Over the next week, things moved fast in the practical way life sometimes does once the emotional decision has already been made. The attorney explained that because I had clear proof I made the car payments, we could pursue reimbursement if Derek refused to sign it over or compensate me. She also walked me through the basics of custody in plain language that made my hands stop shaking. Wanting stability, child support, and documentation was not outrageous. It was responsible.

Dad came with me to every appointment, but he never spoke for me.

That mattered.

He wasn’t taking my life over.

He was standing beside me while I took it back.

Eventually Derek agreed to meet at a mediation office. Patricia came too, of course, as if she had some divine right to participate in every corner of her son’s adulthood.

Under fluorescent lights in a neutral conference room, the truth had far less room to hide.

The mediator asked direct questions.

Who had paid the car loan?

I slid the records across the table.

Who had been Evan’s primary caregiver?

That answer existed in work schedules, pediatric appointments, and plain common sense.

What living arrangement best supported the child immediately?

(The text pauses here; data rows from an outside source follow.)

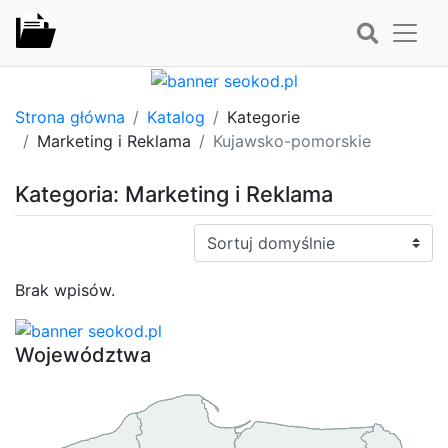
Strona główna
Katalog
Kategorie
Marketing i Reklama
Kujawsko-pomorskie
Kategoria: Marketing i Reklama
Sortuj:
Brak wpisów.
Województwa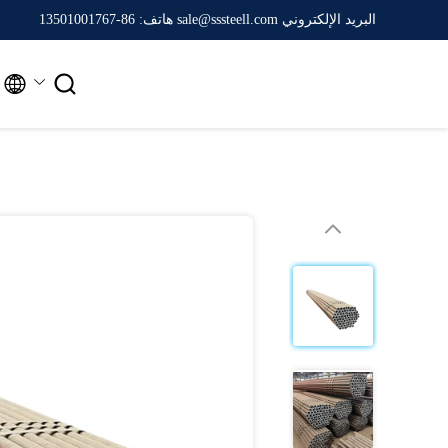
البريد الإلكتروني sale@sssteell.com
هاتف: 86-13501001767

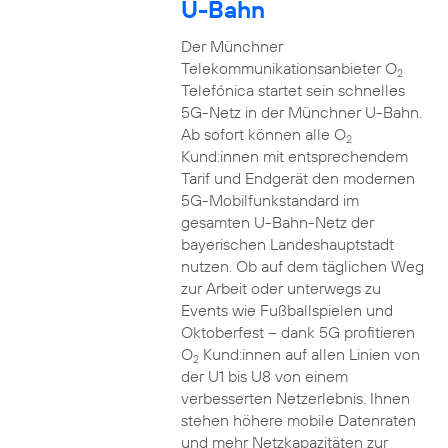
U-Bahn
Der Münchner
Telekommunikationsanbieter O
2
Telefónica startet sein schnelles
5G-Netz in der Münchner U-Bahn.
Ab sofort können alle O
2
Kund:innen mit entsprechendem
Tarif und Endgerät den modernen
5G-Mobilfunkstandard im
gesamten U-Bahn-Netz der
bayerischen Landeshauptstadt
nutzen. Ob auf dem täglichen Weg
zur Arbeit oder unterwegs zu
Events wie Fußballspielen und
Oktoberfest – dank 5G profitieren
O
Kund:innen auf allen Linien von
2
der U1 bis U8 von einem
verbesserten Netzerlebnis. Ihnen
stehen höhere mobile Datenraten
und mehr Netzkapazitäten zur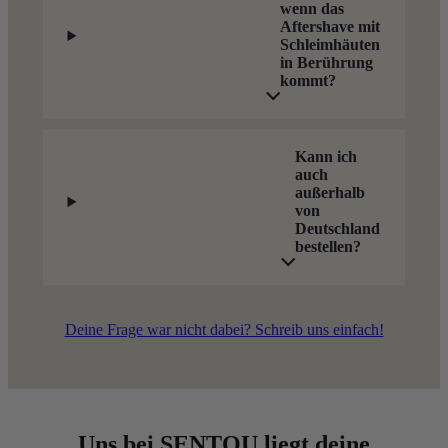
wenn das
Aftershave mit
Schleimhäuten
in Berührung
kommt?
Kann ich
auch
außerhalb
von
Deutschland
bestellen?
Deine Frage war nicht dabei? Schreib uns einfach!
Uns bei SENTOU liegt deine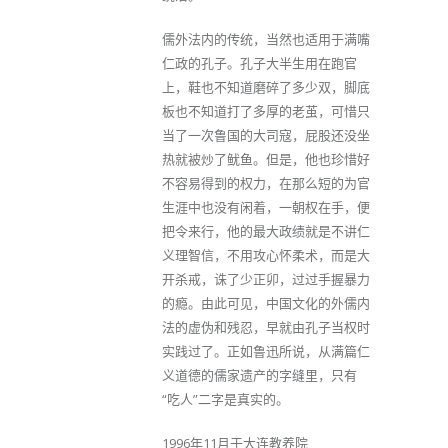
儒外法内的传统，当然也适用于满嘴
仁政的孔子。孔子大半生用在跑官
上，鞋也不知道磨碎了多少双，脚底
板也不知道打了多厚的老茧，可惜只
当了一次鲁国的大司寇，屁股还没坐
热就被炒了鱿鱼。但是，他也珍惜好
不容易得到的权力，在那么短的为官
生涯中也没有闲着，一朝权在手，便
把令来行，他的最大政绩就是不讲仁
义理智信，不用攻心怀柔术，而是大
开杀戒，诛了少正卯，过过手握暴力
的瘾。由此可见，中国文化的外儒内
法的虚伪和残忍，早就由孔子当权时
实践过了。正如鲁迅所说，从满篇仁
义道德的儒家遗产的字缝里，只有
“吃人”二字是真实的。
1996年11月于大连教养院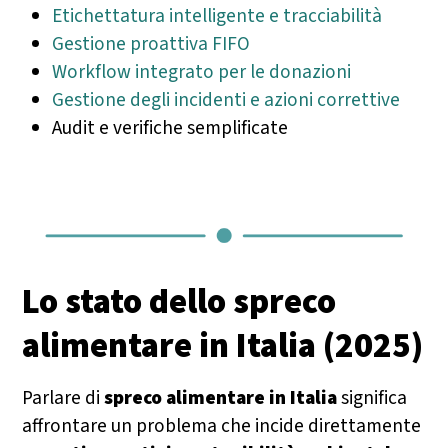
Etichettatura intelligente e tracciabilità
Gestione proattiva FIFO
Workflow integrato per le donazioni
Gestione degli incidenti e azioni correttive
Audit e verifiche semplificate
Lo stato dello spreco
alimentare in Italia (2025)
Parlare di
spreco alimentare in Italia
significa
affrontare un problema che incide direttamente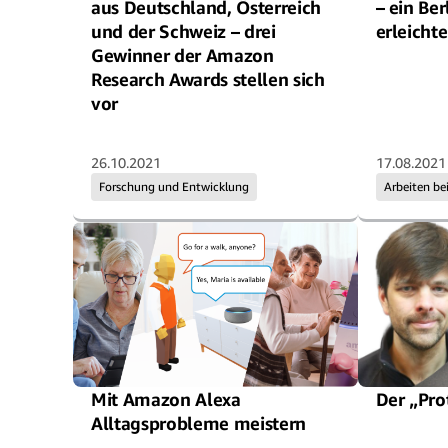
aus Deutschland, Österreich
– ein Be
und der Schweiz – drei
erleicht
Gewinner der Amazon
Research Awards stellen sich
vor
26.10.2021
17.08.2021
Forschung und Entwicklung
Arbeiten b
Mit Amazon Alexa
Der „Pro
Alltagsprobleme meistern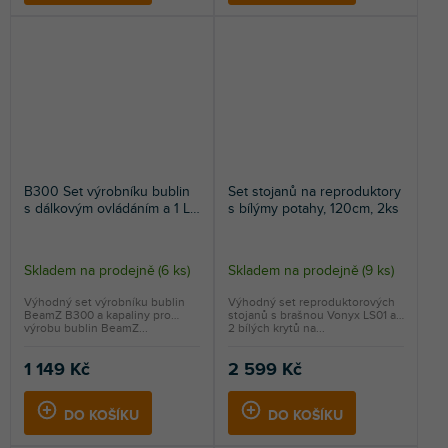
B300 Set výrobníku bublin
Set stojanů na reproduktory
s dálkovým ovládáním a 1 L
s bílýmy potahy, 120cm, 2ks
náplně, černý
Skladem na prodejně
(
6 ks
)
Skladem na prodejně
(
9 ks
)
Výhodný set výrobníku bublin
Výhodný set reproduktorových
BeamZ B300 a kapaliny pro
stojanů s brašnou Vonyx LS01 a
výrobu bublin BeamZ...
2 bílých krytů na...
1 149 Kč
2 599 Kč
DO KOŠÍKU
DO KOŠÍKU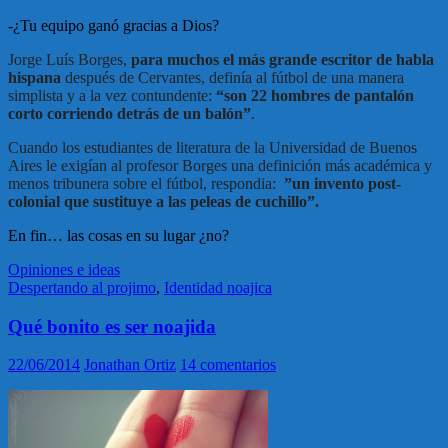
-¿Tu equipo ganó gracias a Dios?
Jorge Luís Borges,
para muchos el más grande escritor de habla
hispana
después de Cervantes, definía al fútbol de una manera
simplista y a la vez contundente:
“son 22 hombres de pantalón
corto corriendo detrás de un balón”
.
Cuando los estudiantes de literatura de la Universidad de Buenos
Aires le exigían al profesor Borges una definición más académica y
menos tribunera sobre el fútbol, respondia:
”un invento post-
colonial que sustituye a las peleas de cuchillo”.
En fin… las cosas en su lugar ¿no?
Opiniones e ideas
Despertando al projimo
,
Identidad noajica
Qué bonito es ser noajida
22/06/2014
Jonathan Ortiz
14 comentarios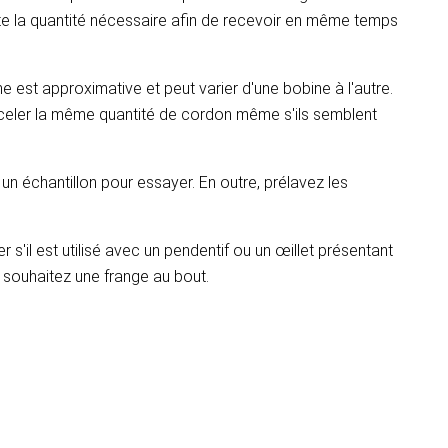
te la quantité nécessaire afin de recevoir en même temps
 est approximative et peut varier d'une bobine à l'autre.
eceler la même quantité de cordon même s'ils semblent
un échantillon pour essayer. En outre, prélavez les
r s'il est utilisé avec un pendentif ou un œillet présentant
s souhaitez une frange au bout.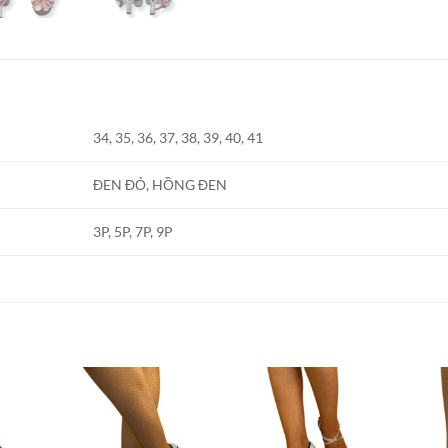
34, 35, 36, 37, 38, 39, 40, 41
ĐEN ĐỎ, HỒNG ĐEN
3P, 5P, 7P, 9P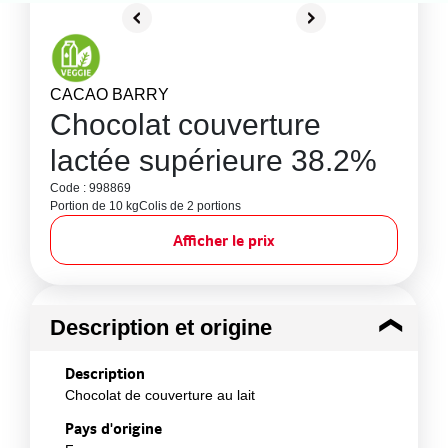
CACAO BARRY
Chocolat couverture
lactée supérieure 38.2%
Code : 998869
Portion de 10 kg
Colis de 2 portions
Afficher le prix
Description et origine
Description
Chocolat de couverture au lait
Pays d'origine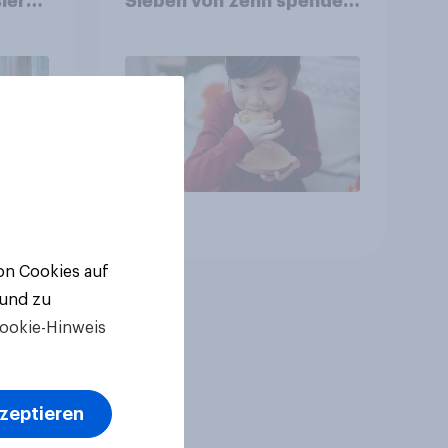
ierte
Sieben von zehn spenden,
fast die Hälfte arbeitet
freiwillig
Artikel
von Cookies auf
 und zu
ookie-Hinweis
kzeptieren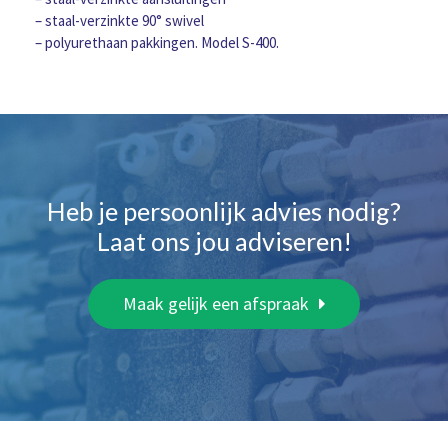
– staal-verzinkte 90° swivel
– polyurethaan pakkingen. Model S-400.
Heb je persoonlijk advies nodig?
Laat ons jou adviseren!
Maak gelijk een afspraak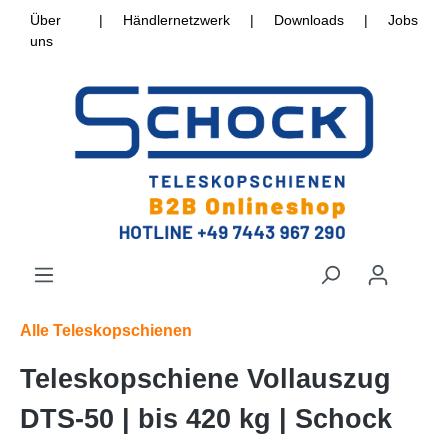
Über
|
Händlernetzwerk
|
Downloads
|
Jobs
uns
Alle Teleskopschienen
Teleskopschiene Vollauszug
DTS-50 | bis 420 kg | Schock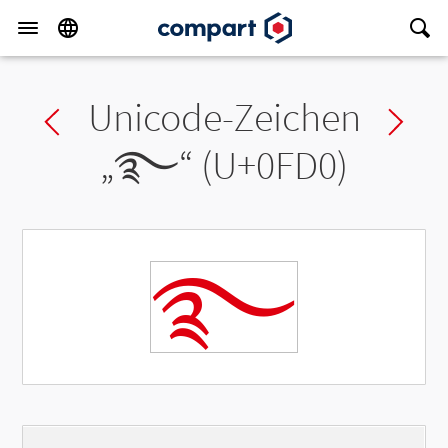
Unicode-Zeichen
Previous char
Ne
„
࿐
“ (U+0FD0)
࿐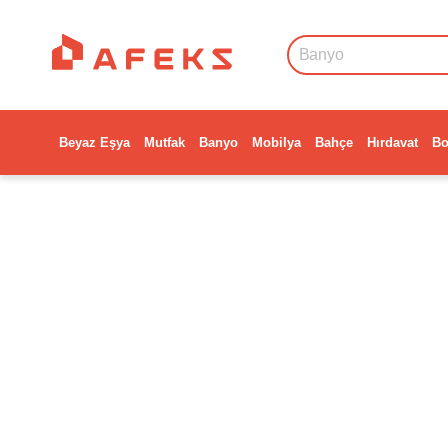
Beyaz Eşya
Mutfak
Banyo
Mobilya
Bahçe
Hırdavat
Bo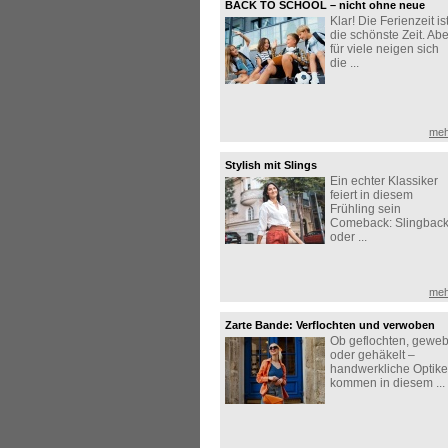
BACK TO SCHOOL – nicht ohne neue
Klar! Die Ferienzeit is
Sneaker!
die schönste Zeit. Abe
für viele neigen sich
die ...
meh
Stylish mit Slings
Ein echter Klassiker
feiert in diesem
Frühling sein
Comeback: Slingbac
oder ...
meh
Zarte Bande: Verflochten und verwoben
Ob geflochten, geweb
oder gehäkelt –
handwerkliche Optik
kommen in diesem ...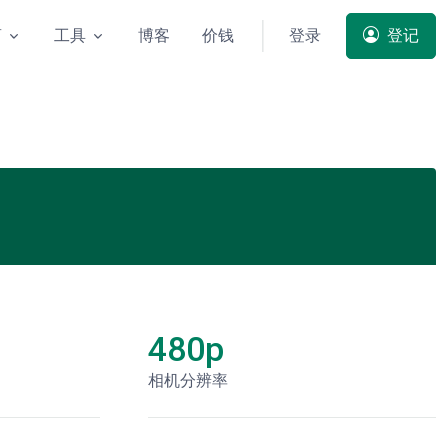
商
工具
博客
价钱
登录
登记
480p
相机分辨率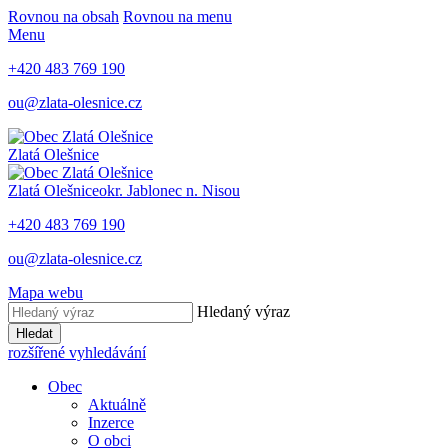
Rovnou na obsah
Rovnou na menu
Menu
+420 483 769 190
ou@zlata-olesnice.cz
Zlatá Olešnice
Zlatá Olešnice
okr. Jablonec n. Nisou
+420 483 769 190
ou@zlata-olesnice.cz
Mapa webu
Hledaný výraz
Hledat
rozšířené vyhledávání
Obec
Aktuálně
Inzerce
O obci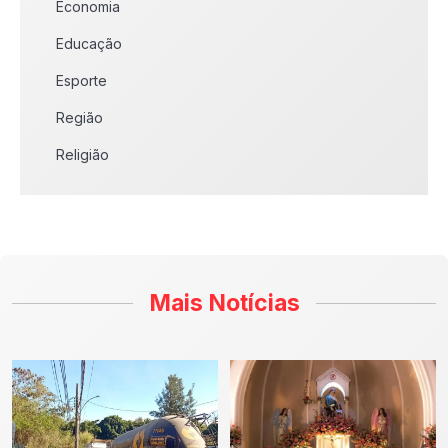
Economia
Educação
Esporte
Região
Religião
Mais Notícias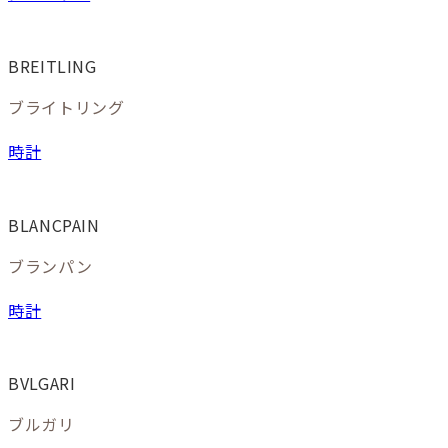
BREITLING
ブライトリング
時計
BLANCPAIN
ブランパン
時計
BVLGARI
ブルガリ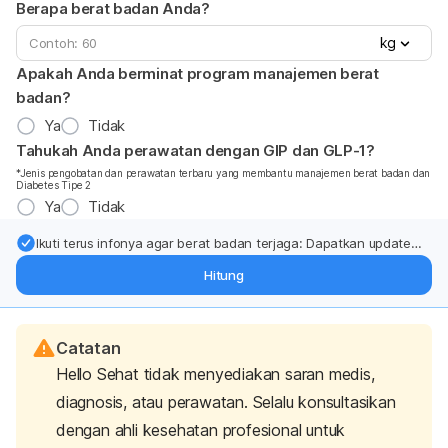
Berapa berat badan Anda?
kg
Apakah Anda berminat program manajemen berat
badan?
Ya
Tidak
Tahukah Anda perawatan dengan GIP dan GLP-1?
*Jenis pengobatan dan perawatan terbaru yang membantu manajemen berat badan dan
Diabetes Tipe 2
Ya
Tidak
Ikuti terus infonya agar berat badan terjaga: Dapatkan update
dari pakar mengenai dukungan dan perawatan berat badan
Hitung
langsung ke inbox Anda.
Catatan
Hello Sehat tidak menyediakan saran medis,
diagnosis, atau perawatan. Selalu konsultasikan
dengan ahli kesehatan profesional untuk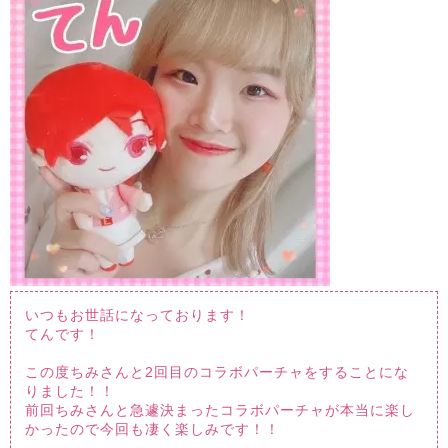
いつもお世話になっております！
てんです！
この度ちみさんと2回目のコラボパーチャをすることにな
りました！！
前回ちみさんと急遽決まったコラボパーチャが本当に楽し
かったので今回も凄く楽しみです！！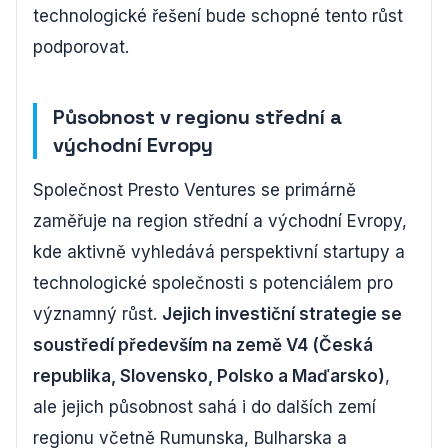
technologické řešení bude schopné tento růst
podporovat.
Působnost v regionu střední a
východní Evropy
Společnost Presto Ventures se primárně
zaměřuje na region střední a východní Evropy,
kde aktivně vyhledává perspektivní startupy a
technologické společnosti s potenciálem pro
významný růst.
Jejich investiční strategie se
soustředí především na země V4 (Česká
republika, Slovensko, Polsko a Maďarsko)
,
ale jejich působnost sahá i do dalších zemí
regionu včetně Rumunska, Bulharska a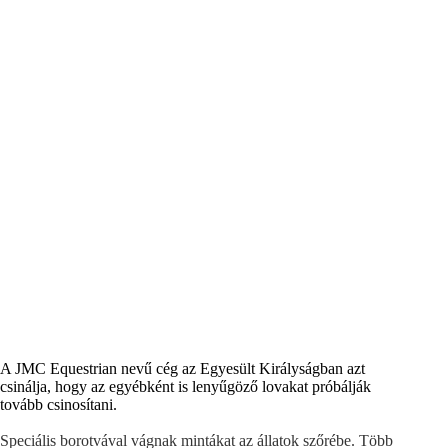
A JMC Equestrian nevű cég az Egyesült Királyságban azt
csinálja, hogy az egyébként is lenyűgöző lovakat próbálják
tovább csinosítani.
Speciális borotvával vágnak mintákat az állatok szőrébe. Több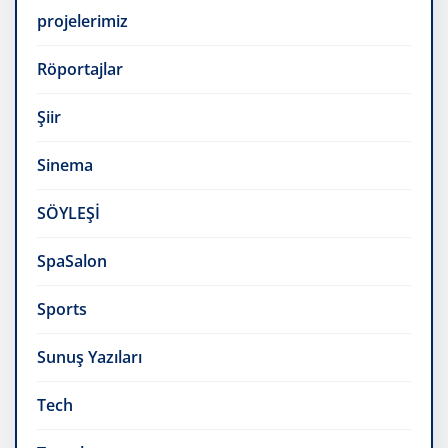
projelerimiz
Röportajlar
Şiir
Sinema
SÖYLEŞİ
SpaSalon
Sports
Sunuş Yazıları
Tech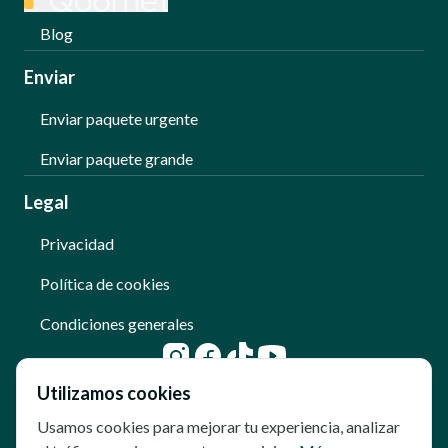
Blog
Enviar
Enviar paquete urgente
Enviar paquete grande
Legal
Privacidad
Política de cookies
Condiciones generales
Utilizamos cookies
Usamos cookies para mejorar tu experiencia, analizar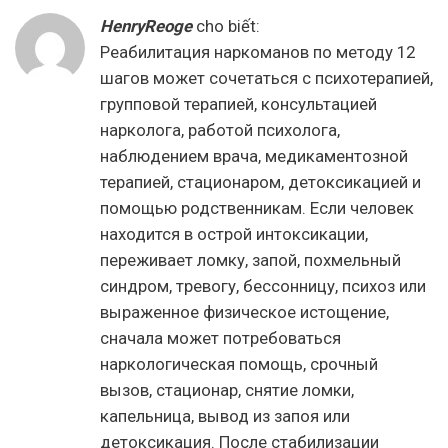
HenryReoge
cho biết:
Реабилитация наркоманов по методу 12
шагов может сочетаться с психотерапией,
групповой терапией, консультацией
нарколога, работой психолога,
наблюдением врача, медикаментозной
терапией, стационаром, детоксикацией и
помощью родственникам. Если человек
находится в острой интоксикации,
переживает ломку, запой, похмельный
синдром, тревогу, бессонницу, психоз или
выраженное физическое истощение,
сначала может потребоваться
наркологическая помощь, срочный
вызов, стационар, снятие ломки,
капельница, вывод из запоя или
детоксикация. После стабилизации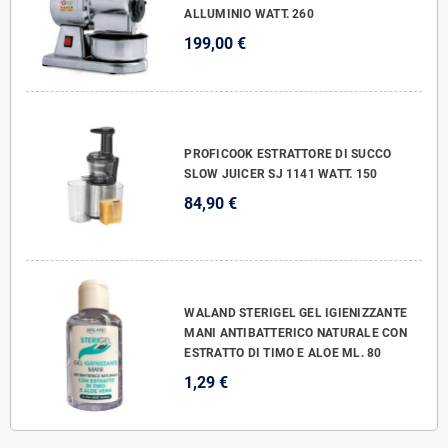
ALLUMINIO WATT. 260
199,00 €
PROFICOOK ESTRATTORE DI SUCCO
SLOW JUICER SJ 1141 WATT. 150
84,90 €
WALAND STERIGEL GEL IGIENIZZANTE
MANI ANTIBATTERICO NATURALE CON
ESTRATTO DI TIMO E ALOE ML. 80
1,29 €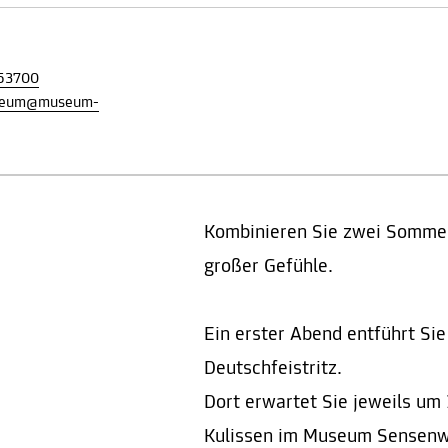
53700
useum@museum-
Kombinieren Sie zwei Sommer
großer Gefühle.
Ein erster Abend entführt Sie
Deutschfeistritz.
Dort erwartet Sie jeweils um
Kulissen im Museum Sensenw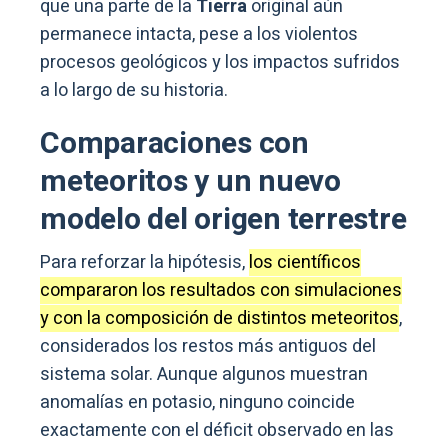
que una parte de la
Tierra
original aún
permanece intacta, pese a los violentos
procesos geológicos y los impactos sufridos
a lo largo de su historia.
Comparaciones con
meteoritos y un nuevo
modelo del origen terrestre
Para reforzar la hipótesis,
los científicos
compararon los resultados con simulaciones
y con la composición de distintos meteoritos
,
considerados los restos más antiguos del
sistema solar. Aunque algunos muestran
anomalías en potasio, ninguno coincide
exactamente con el déficit observado en las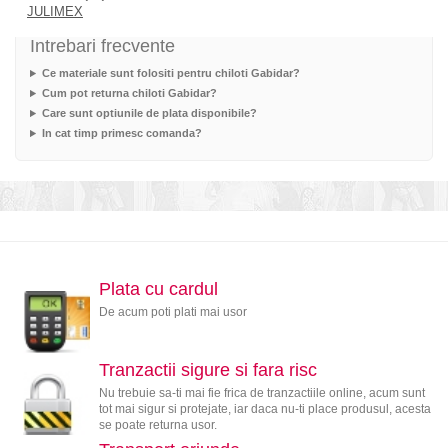
JULIMEX
Intrebari frecvente
Ce materiale sunt folositi pentru chiloti Gabidar?
Cum pot returna chiloti Gabidar?
Care sunt optiunile de plata disponibile?
In cat timp primesc comanda?
Plata cu cardul
De acum poti plati mai usor
Tranzactii sigure si fara risc
Nu trebuie sa-ti mai fie frica de tranzactiile online, acum sunt
tot mai sigur si protejate, iar daca nu-ti place produsul, acesta
se poate returna usor.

A stable house with family support, not a crowded apartment where access to transportation could become leverage.

Derek looked smaller in that room than he ever had at home. Without Patricia’s kitchen, without her routines, without her constant interruptions, he was just a man being asked to account for his choices.

For once, he couldn’t shrug reality away.

The agreement we reached wasn’t dramatic, but it was real. He would sign the car over in exchange for my dropping any claim beyond reimbursement for what I had paid into the loan. Child support would be formalized. Visitation would begin with scheduled daytime visits while he found steady work and his own housing. Patricia’s opinions, for the first time, held absolutely no legal weight.

She hated that.

When she tried to interrupt, the mediator redirected her once. Then twice. By the third time, even Derek looked embarrassed.

I sat there feeling something I hadn’t felt in months.

Level.

Not triumphant. Not cruel. Not vindicated.

Just level.

Like the floor under me no longer tilted according to someone else’s temper.